Take the entries below and print, exactly, the stretch from the line containing "vásárlási magatartása alapján" through the line containing "promóciókat tudunk biztosítani, és", both included.

Task input
===

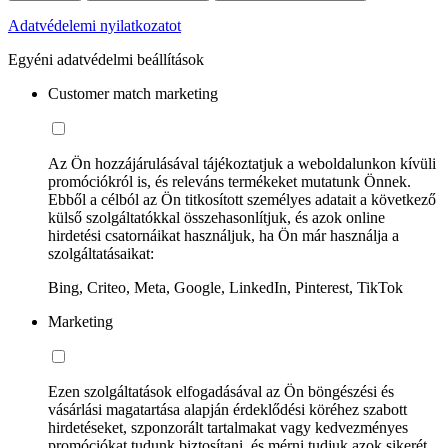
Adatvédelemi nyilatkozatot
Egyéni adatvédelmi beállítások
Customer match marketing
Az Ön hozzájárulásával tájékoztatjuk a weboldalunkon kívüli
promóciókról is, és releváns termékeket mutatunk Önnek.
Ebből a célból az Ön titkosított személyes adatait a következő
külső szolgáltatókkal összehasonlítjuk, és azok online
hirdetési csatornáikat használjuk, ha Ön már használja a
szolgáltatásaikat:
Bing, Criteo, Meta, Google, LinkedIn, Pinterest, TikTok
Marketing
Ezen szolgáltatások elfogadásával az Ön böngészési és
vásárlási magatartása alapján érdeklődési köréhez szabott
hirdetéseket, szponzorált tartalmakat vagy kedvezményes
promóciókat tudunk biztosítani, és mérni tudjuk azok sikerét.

===

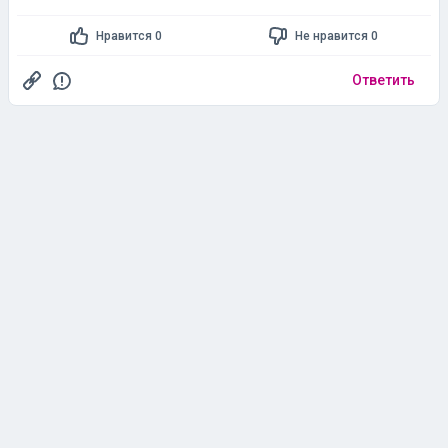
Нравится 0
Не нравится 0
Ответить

===

Problem solution
vásárlási magatartása alapján érdeklődési köréhez szabott
hirdetéseket, szponzorált tartalmakat vagy kedvezményes
promóciókat tudunk biztosítani, és mérni tudjuk azok sikerét.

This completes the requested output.